Work to complete – When you reach the records, transcribe each one exactly.

[Data excerpts]
"""
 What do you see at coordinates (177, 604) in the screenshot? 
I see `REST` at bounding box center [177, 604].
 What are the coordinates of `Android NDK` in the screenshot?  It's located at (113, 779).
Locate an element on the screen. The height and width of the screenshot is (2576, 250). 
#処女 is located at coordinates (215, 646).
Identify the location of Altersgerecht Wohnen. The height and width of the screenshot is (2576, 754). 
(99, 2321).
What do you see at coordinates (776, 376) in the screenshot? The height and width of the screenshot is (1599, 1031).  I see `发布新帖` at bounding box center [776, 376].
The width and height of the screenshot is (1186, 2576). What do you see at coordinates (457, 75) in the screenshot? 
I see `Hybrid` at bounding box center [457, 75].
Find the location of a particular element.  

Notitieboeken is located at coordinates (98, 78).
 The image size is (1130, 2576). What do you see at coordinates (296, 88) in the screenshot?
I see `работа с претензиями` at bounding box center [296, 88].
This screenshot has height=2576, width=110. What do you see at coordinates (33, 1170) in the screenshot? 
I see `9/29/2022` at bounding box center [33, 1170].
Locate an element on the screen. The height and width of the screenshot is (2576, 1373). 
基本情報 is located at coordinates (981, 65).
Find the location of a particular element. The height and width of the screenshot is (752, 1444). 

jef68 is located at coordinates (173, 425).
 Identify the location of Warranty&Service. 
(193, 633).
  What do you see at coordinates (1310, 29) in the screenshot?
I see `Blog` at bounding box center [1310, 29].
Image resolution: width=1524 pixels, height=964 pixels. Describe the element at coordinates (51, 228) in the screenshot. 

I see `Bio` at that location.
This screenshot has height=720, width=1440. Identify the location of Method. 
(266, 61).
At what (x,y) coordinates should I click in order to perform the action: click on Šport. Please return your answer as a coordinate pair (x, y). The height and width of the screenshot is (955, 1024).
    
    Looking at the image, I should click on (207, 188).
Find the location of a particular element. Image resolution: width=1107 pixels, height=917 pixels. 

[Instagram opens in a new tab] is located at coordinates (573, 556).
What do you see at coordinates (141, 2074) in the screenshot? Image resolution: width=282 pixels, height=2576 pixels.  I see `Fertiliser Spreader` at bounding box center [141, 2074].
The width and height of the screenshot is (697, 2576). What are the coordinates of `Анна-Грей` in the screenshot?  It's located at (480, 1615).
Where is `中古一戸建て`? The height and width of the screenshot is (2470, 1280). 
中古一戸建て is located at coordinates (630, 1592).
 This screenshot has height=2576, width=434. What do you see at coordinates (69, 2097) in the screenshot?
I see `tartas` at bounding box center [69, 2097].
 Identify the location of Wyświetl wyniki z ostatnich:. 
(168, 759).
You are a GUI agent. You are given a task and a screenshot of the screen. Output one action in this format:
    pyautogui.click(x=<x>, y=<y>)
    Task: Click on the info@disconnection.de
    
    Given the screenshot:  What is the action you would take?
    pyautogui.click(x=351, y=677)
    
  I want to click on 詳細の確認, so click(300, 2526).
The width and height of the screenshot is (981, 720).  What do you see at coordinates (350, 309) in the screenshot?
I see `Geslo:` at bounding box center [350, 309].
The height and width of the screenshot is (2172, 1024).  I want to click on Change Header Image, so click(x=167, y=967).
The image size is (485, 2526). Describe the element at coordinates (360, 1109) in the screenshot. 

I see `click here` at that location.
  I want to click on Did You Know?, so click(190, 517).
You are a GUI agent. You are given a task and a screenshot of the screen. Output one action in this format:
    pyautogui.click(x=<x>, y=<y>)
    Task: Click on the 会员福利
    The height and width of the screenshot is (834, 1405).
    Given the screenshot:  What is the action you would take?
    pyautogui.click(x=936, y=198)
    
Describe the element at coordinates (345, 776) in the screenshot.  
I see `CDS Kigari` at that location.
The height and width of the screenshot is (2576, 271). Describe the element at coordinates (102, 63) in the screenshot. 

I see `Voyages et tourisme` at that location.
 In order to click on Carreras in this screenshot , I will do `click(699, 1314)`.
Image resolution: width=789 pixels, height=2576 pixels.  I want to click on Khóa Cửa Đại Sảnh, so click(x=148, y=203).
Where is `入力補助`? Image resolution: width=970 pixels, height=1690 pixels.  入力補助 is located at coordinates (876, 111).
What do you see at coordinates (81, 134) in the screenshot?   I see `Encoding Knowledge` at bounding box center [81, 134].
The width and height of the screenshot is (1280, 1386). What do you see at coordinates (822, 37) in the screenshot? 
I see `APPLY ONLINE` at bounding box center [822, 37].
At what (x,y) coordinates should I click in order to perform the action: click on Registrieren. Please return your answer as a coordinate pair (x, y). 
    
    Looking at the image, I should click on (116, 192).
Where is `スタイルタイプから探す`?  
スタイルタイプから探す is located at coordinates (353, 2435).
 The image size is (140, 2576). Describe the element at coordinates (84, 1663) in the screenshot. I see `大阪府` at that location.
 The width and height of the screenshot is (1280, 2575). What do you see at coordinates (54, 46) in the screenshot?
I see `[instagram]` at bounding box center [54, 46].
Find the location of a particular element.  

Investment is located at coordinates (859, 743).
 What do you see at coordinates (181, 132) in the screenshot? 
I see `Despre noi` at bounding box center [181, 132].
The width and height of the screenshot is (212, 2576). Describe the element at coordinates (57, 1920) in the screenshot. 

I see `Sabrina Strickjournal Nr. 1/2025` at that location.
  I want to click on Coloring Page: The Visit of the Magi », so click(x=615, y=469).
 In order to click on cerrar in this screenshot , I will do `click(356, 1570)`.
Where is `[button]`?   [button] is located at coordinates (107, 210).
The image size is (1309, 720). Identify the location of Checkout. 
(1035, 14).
"""
Expected output –
 What do you see at coordinates (177, 604) in the screenshot? 
I see `REST` at bounding box center [177, 604].
 What are the coordinates of `Android NDK` in the screenshot?  It's located at (113, 779).
Locate an element on the screen. The height and width of the screenshot is (2576, 250). 
#処女 is located at coordinates (215, 646).
Identify the location of Altersgerecht Wohnen. The height and width of the screenshot is (2576, 754). 
(99, 2321).
What do you see at coordinates (776, 376) in the screenshot? The height and width of the screenshot is (1599, 1031).  I see `发布新帖` at bounding box center [776, 376].
The width and height of the screenshot is (1186, 2576). What do you see at coordinates (457, 75) in the screenshot? 
I see `Hybrid` at bounding box center [457, 75].
Find the location of a particular element.  

Notitieboeken is located at coordinates (98, 78).
 The image size is (1130, 2576). What do you see at coordinates (296, 88) in the screenshot?
I see `работа с претензиями` at bounding box center [296, 88].
This screenshot has height=2576, width=110. What do you see at coordinates (33, 1170) in the screenshot? 
I see `9/29/2022` at bounding box center [33, 1170].
Locate an element on the screen. The height and width of the screenshot is (2576, 1373). 
基本情報 is located at coordinates (981, 65).
Find the location of a particular element. The height and width of the screenshot is (752, 1444). 

jef68 is located at coordinates (173, 425).
 Identify the location of Warranty&Service. 
(193, 633).
  What do you see at coordinates (1310, 29) in the screenshot?
I see `Blog` at bounding box center [1310, 29].
Image resolution: width=1524 pixels, height=964 pixels. Describe the element at coordinates (51, 228) in the screenshot. 

I see `Bio` at that location.
This screenshot has height=720, width=1440. Identify the location of Method. 
(266, 61).
At what (x,y) coordinates should I click in order to perform the action: click on Šport. Please return your answer as a coordinate pair (x, y). The height and width of the screenshot is (955, 1024).
    
    Looking at the image, I should click on (207, 188).
Find the location of a particular element. Image resolution: width=1107 pixels, height=917 pixels. 

[Instagram opens in a new tab] is located at coordinates (573, 556).
What do you see at coordinates (141, 2074) in the screenshot? Image resolution: width=282 pixels, height=2576 pixels.  I see `Fertiliser Spreader` at bounding box center [141, 2074].
The width and height of the screenshot is (697, 2576). What are the coordinates of `Анна-Грей` in the screenshot?  It's located at (480, 1615).
Where is `中古一戸建て`? The height and width of the screenshot is (2470, 1280). 
中古一戸建て is located at coordinates (630, 1592).
 This screenshot has height=2576, width=434. What do you see at coordinates (69, 2097) in the screenshot?
I see `tartas` at bounding box center [69, 2097].
 Identify the location of Wyświetl wyniki z ostatnich:. 
(168, 759).
You are a GUI agent. You are given a task and a screenshot of the screen. Output one action in this format:
    pyautogui.click(x=<x>, y=<y>)
    Task: Click on the info@disconnection.de
    
    Given the screenshot:  What is the action you would take?
    pyautogui.click(x=351, y=677)
    
  I want to click on 詳細の確認, so click(300, 2526).
The width and height of the screenshot is (981, 720).  What do you see at coordinates (350, 309) in the screenshot?
I see `Geslo:` at bounding box center [350, 309].
The height and width of the screenshot is (2172, 1024).  I want to click on Change Header Image, so click(x=167, y=967).
The image size is (485, 2526). Describe the element at coordinates (360, 1109) in the screenshot. 

I see `click here` at that location.
  I want to click on Did You Know?, so click(190, 517).
You are a GUI agent. You are given a task and a screenshot of the screen. Output one action in this format:
    pyautogui.click(x=<x>, y=<y>)
    Task: Click on the 会员福利
    The height and width of the screenshot is (834, 1405).
    Given the screenshot:  What is the action you would take?
    pyautogui.click(x=936, y=198)
    
Describe the element at coordinates (345, 776) in the screenshot.  
I see `CDS Kigari` at that location.
The height and width of the screenshot is (2576, 271). Describe the element at coordinates (102, 63) in the screenshot. 

I see `Voyages et tourisme` at that location.
 In order to click on Carreras in this screenshot , I will do `click(699, 1314)`.
Image resolution: width=789 pixels, height=2576 pixels.  I want to click on Khóa Cửa Đại Sảnh, so click(x=148, y=203).
Where is `入力補助`? Image resolution: width=970 pixels, height=1690 pixels.  入力補助 is located at coordinates (876, 111).
What do you see at coordinates (81, 134) in the screenshot?   I see `Encoding Knowledge` at bounding box center [81, 134].
The width and height of the screenshot is (1280, 1386). What do you see at coordinates (822, 37) in the screenshot? 
I see `APPLY ONLINE` at bounding box center [822, 37].
At what (x,y) coordinates should I click in order to perform the action: click on Registrieren. Please return your answer as a coordinate pair (x, y). 
    
    Looking at the image, I should click on (116, 192).
Where is `スタイルタイプから探す`?  
スタイルタイプから探す is located at coordinates (353, 2435).
 The image size is (140, 2576). Describe the element at coordinates (84, 1663) in the screenshot. I see `大阪府` at that location.
 The width and height of the screenshot is (1280, 2575). What do you see at coordinates (54, 46) in the screenshot?
I see `[instagram]` at bounding box center [54, 46].
Find the location of a particular element.  

Investment is located at coordinates (859, 743).
 What do you see at coordinates (181, 132) in the screenshot? 
I see `Despre noi` at bounding box center [181, 132].
The width and height of the screenshot is (212, 2576). Describe the element at coordinates (57, 1920) in the screenshot. 

I see `Sabrina Strickjournal Nr. 1/2025` at that location.
  I want to click on Coloring Page: The Visit of the Magi », so click(x=615, y=469).
 In order to click on cerrar in this screenshot , I will do `click(356, 1570)`.
Where is `[button]`?   [button] is located at coordinates (107, 210).
The image size is (1309, 720). Identify the location of Checkout. 
(1035, 14).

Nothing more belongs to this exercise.